Solar Electric Propulsion Could Slash the Price of Manned Missions

A schematic with all Aerojet satellite that feature SEP systems. Image Credit: Aerojet

It’s not news that propulsion methods have the potential to radically affect spaceflight. Classic chemical propellants like the liquid oxygen/refined kerosene combination that powered the Saturn V are heavy and hard to store on long-duration deep space missions. Nuclear propellants offer more power from smaller stores. But better still are propulsion systems that utilize the Sun’s energy. Earlier this week, Aerojet announced that after a concept study mission, the company’s Solar Electric Propulsion system could cut future manned deep space mission costs by more than half. 

Solar electric propulsion systems (SEPs) use energy from the Sun to propel a spacecraft by taking advantage of naturally occurring magnetism and electricity. As sunlight hits solar arrays, the energy generated is used to heat, ionize, and accelerate a propellant using a combination of electric and magnetic fields and positively charges atoms inside a chamber. Magnetism pulls those charged atoms towards the back of the chamber where they are pushed out by magnetic repulsion. This is the same kind of repulsion you feel if you try to hold the same poles of two magnets together – they’ll repel each other, and if they’re big enough the repulsion can be quite powerful. This steady stream of atoms propelled out of the spacecraft has the effect of pushing the spacecraft forward.

Different propellants can be used either for a rocket’s main engine or the smaller thrusters designed to fire only in space. In Aerojet’s case, it deals primarily with electric thrusters include arcjets, hall thrusters, and gridded ion thrusters. These types can achieve velocities between 3 and 10 times those of traditional chemical propelled thrusters. This translates to a dramatic reduction in propellant mass required to send a mission further into deep space.
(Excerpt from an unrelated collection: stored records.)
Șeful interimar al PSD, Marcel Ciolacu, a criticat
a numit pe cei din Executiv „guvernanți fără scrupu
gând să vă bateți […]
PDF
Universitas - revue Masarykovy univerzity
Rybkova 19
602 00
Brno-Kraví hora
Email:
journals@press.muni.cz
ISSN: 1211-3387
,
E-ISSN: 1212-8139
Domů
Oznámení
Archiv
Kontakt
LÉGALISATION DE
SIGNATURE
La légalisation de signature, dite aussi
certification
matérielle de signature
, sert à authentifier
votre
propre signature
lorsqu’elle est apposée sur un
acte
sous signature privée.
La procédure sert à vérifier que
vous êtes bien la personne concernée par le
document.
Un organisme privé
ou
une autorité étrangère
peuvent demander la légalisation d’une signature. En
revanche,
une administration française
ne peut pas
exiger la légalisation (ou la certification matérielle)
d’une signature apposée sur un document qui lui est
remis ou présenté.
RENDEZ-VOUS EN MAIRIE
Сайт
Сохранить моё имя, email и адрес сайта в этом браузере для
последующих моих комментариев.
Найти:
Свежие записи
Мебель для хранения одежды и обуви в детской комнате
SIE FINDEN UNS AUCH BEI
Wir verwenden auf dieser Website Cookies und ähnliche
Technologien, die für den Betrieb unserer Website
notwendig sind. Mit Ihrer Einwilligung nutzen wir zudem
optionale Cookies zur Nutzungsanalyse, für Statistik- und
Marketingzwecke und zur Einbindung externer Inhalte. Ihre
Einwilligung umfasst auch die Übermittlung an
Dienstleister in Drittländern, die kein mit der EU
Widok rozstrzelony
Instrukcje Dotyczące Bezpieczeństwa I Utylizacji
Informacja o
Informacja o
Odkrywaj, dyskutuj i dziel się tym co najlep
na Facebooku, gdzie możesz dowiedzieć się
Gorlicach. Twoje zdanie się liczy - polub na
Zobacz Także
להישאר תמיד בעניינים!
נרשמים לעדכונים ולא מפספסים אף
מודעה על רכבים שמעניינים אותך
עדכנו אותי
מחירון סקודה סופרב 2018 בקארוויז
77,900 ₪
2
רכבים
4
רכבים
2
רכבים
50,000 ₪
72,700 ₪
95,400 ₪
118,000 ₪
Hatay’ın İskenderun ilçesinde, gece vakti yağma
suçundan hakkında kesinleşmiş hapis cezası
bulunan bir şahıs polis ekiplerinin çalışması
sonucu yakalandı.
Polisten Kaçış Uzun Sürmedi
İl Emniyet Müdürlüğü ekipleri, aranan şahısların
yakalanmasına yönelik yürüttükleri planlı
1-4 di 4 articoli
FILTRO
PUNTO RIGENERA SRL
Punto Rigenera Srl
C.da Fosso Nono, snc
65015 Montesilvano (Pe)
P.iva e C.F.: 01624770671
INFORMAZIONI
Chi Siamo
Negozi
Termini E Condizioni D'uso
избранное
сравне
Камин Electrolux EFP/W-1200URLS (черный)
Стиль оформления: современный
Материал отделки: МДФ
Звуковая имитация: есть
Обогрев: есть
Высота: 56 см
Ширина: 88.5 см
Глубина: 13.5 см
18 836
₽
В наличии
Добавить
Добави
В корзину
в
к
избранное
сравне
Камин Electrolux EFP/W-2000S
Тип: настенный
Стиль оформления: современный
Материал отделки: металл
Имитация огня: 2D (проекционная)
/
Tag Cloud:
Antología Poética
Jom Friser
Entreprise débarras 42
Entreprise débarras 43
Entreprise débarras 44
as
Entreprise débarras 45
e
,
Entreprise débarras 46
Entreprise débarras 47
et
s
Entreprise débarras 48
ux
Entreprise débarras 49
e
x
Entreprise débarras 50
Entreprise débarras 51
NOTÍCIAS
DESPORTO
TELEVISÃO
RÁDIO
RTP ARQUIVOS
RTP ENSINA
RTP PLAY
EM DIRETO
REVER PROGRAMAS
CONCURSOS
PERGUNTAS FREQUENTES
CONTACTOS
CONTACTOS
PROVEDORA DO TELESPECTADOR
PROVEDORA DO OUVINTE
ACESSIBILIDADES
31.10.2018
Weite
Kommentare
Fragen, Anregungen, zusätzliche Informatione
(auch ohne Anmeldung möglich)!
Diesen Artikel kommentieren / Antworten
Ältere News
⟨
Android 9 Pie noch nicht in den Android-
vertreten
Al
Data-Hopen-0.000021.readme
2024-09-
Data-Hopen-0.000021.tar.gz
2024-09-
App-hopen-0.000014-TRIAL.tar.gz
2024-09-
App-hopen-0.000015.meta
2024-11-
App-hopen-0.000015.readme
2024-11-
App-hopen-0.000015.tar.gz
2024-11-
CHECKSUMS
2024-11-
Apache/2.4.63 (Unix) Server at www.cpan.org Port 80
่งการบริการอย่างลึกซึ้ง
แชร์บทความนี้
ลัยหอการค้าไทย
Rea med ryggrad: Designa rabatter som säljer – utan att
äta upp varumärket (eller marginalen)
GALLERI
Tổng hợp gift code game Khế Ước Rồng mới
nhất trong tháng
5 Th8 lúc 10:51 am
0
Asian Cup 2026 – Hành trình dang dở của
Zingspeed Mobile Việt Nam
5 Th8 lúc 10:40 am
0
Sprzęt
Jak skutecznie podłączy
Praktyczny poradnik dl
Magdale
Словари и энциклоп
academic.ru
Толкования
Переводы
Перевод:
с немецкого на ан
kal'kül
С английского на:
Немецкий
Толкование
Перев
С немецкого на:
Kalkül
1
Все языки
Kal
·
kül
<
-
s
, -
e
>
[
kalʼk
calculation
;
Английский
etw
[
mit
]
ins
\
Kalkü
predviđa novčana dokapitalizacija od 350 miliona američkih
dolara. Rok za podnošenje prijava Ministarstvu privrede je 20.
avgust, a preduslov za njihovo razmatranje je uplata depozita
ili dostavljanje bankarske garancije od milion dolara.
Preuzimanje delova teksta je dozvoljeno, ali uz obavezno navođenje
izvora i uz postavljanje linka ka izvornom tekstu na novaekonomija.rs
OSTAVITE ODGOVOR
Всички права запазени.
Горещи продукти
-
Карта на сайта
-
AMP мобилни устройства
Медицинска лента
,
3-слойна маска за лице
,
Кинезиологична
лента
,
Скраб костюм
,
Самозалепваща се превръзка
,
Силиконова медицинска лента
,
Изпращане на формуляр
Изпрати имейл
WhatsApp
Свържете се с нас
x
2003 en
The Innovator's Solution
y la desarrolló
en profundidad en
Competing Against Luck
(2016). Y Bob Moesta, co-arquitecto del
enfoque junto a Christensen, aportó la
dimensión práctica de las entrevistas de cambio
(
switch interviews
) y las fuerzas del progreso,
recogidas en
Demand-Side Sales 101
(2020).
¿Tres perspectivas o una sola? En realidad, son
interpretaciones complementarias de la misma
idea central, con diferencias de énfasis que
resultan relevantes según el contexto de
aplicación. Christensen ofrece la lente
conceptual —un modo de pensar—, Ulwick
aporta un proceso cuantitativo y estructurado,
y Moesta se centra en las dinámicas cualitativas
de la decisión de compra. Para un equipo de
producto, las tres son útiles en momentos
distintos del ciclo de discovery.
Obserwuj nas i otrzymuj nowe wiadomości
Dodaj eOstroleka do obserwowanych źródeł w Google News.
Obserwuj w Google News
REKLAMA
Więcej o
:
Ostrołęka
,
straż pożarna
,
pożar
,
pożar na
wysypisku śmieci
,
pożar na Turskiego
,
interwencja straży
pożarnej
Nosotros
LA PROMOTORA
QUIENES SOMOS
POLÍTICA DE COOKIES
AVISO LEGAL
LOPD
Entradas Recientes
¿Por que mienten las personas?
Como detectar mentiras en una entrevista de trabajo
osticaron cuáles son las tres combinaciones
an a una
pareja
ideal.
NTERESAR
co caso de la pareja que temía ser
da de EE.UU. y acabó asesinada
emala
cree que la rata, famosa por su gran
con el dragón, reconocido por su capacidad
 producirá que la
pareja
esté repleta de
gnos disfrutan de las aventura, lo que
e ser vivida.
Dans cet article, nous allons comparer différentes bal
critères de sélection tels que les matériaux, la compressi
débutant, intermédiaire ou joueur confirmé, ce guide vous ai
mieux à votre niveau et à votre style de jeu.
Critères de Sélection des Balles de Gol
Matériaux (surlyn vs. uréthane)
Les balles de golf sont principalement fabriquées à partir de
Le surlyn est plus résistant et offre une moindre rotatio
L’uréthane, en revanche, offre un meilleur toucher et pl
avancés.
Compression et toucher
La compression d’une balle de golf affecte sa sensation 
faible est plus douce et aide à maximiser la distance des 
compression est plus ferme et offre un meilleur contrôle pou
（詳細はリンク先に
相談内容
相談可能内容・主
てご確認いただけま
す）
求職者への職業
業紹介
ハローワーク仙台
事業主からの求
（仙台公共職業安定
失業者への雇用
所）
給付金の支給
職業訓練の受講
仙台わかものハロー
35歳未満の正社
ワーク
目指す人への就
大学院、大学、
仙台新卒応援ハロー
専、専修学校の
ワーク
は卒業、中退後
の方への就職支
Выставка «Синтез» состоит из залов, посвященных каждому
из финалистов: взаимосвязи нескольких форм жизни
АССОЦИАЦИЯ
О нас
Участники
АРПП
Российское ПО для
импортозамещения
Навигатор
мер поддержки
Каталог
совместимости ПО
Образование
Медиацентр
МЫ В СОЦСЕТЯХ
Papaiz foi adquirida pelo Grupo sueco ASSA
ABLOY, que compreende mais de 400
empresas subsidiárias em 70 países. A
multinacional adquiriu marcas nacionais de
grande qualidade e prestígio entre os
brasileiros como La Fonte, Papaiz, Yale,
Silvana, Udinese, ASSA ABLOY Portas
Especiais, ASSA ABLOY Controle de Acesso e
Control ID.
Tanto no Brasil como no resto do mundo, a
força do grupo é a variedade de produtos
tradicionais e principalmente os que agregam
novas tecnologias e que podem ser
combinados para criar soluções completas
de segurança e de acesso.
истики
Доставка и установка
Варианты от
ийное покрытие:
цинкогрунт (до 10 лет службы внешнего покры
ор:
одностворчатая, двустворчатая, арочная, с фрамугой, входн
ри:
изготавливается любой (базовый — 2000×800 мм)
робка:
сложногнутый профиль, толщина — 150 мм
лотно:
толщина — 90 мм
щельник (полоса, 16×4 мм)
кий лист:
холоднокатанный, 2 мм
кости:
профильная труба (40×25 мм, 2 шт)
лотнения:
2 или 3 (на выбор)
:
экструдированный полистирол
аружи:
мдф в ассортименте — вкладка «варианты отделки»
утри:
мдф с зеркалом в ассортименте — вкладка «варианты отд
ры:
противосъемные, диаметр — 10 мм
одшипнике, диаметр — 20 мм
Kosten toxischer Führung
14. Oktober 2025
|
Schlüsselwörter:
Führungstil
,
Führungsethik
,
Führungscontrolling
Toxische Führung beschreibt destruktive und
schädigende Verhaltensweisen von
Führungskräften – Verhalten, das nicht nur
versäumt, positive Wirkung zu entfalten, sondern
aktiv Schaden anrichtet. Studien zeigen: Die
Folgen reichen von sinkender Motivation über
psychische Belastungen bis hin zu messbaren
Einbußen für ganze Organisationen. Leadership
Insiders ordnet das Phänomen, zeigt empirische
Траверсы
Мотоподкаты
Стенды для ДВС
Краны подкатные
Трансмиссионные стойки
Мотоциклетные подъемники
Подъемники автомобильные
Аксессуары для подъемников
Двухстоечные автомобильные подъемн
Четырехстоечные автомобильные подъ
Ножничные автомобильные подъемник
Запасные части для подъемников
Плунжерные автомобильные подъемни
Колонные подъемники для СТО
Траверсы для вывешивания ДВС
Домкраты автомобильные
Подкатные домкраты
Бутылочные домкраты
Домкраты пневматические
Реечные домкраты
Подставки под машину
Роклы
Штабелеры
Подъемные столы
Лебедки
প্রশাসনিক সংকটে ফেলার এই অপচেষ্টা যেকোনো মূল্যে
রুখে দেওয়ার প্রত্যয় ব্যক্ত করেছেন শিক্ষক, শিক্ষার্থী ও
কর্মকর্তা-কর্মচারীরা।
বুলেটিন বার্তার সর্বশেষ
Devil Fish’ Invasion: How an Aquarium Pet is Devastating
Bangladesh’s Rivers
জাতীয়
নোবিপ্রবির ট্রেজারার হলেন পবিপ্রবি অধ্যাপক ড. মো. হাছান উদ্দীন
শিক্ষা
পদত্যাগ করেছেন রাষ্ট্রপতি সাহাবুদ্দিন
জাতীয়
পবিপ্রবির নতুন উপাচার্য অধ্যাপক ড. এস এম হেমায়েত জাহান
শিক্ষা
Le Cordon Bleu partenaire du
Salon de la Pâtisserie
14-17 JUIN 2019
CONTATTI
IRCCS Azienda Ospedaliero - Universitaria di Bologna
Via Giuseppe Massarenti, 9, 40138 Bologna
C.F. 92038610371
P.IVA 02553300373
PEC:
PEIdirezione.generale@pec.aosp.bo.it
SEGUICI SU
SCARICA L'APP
Aerojet’s recent concept study, a self-funded one done under a collaborative Space Act Agreement, proved the value SEPs could have on future missions. The study looked at two possible missions.

The first evaluated the delivery of a small habitat to L2 – one of the Lagrange points where a satellite can achieve a steady solar orbit thanks to the gravity of larger nearby objects. The small habitat in the study was the type capable of supporting extended human stays as part of early SLS/Orion missions.

A map of Lagrange points in Earth’s orbit. L2 is beyond the orbit of the Moon. Image Credit: NASA

The second mission Aerojet evaluated was the logistics of delivering cargo to that L2 habitat over a 5 year period; the type of long duration mission needed to enable sustained operations in the habitat.

For both of these mission concepts, SEP technology reduced the total cost by about 50 percent for cargo delivery. Though delivery times were on the longer side ranging from months to a year and a half, the overall idea is to pre-position cargo and logistics using efficient solar electric propulsion and then send the crew on a fast SLS/Orion mission once the habitat is ready.

“Our team has constructed an approach that leverages the benefits of SEP to improve affordability and reduce risk for NASA Human Exploration,” said Aerojet Vice President of Space and Launch Systems Julie Van Kleeck. “Using a SEP tug for cargo delivery, combined with NASA’s Space Launch System and the Orion crew module, provides an affordable path for deep space exploration.”

The consequences of viable SEP technology are significant. SEP designs integrated with flight proven technology could ultimately allow Aerojet to provide a low-risk and affordable approach to NASA Exploration cargo missions. It could also be a stepping stone to next-generation higher power SEP transportation vehicles. But for now, Aerojet is only providing data and mission analysis to support NASA’s internal trade studies. There aren’t any concrete plans for these mission in place for the time being.

This isn’t the first time Aerojet has explored SEP systems; the company has been an industry leader in this field since the 1980s. It has flown more than 500 electric thruster systems to date and has SEP systems on over 200 active satellites. Aerojet SEP systems were used on the DoD AEHF spacecraft, enabling all to be launched on smaller and less expensive rockets; in the last 15 years Aerojet SEPs have reduced costs on over 100 missions. A SEP system actually saved the mission on an early satellite after the chemical propulsion system ran into problems.

Aerojet has been a major space and defense contractor specializing in space propulsion since its inception in 1942, leading the way in development of the technology and products that have helped further man’s exploration of space. If the company’s recent study gains traction and becomes the power source for future missions, it could be very exciting for the future of spaceflight, particularly in our current budgetary climate where space activities are concerned.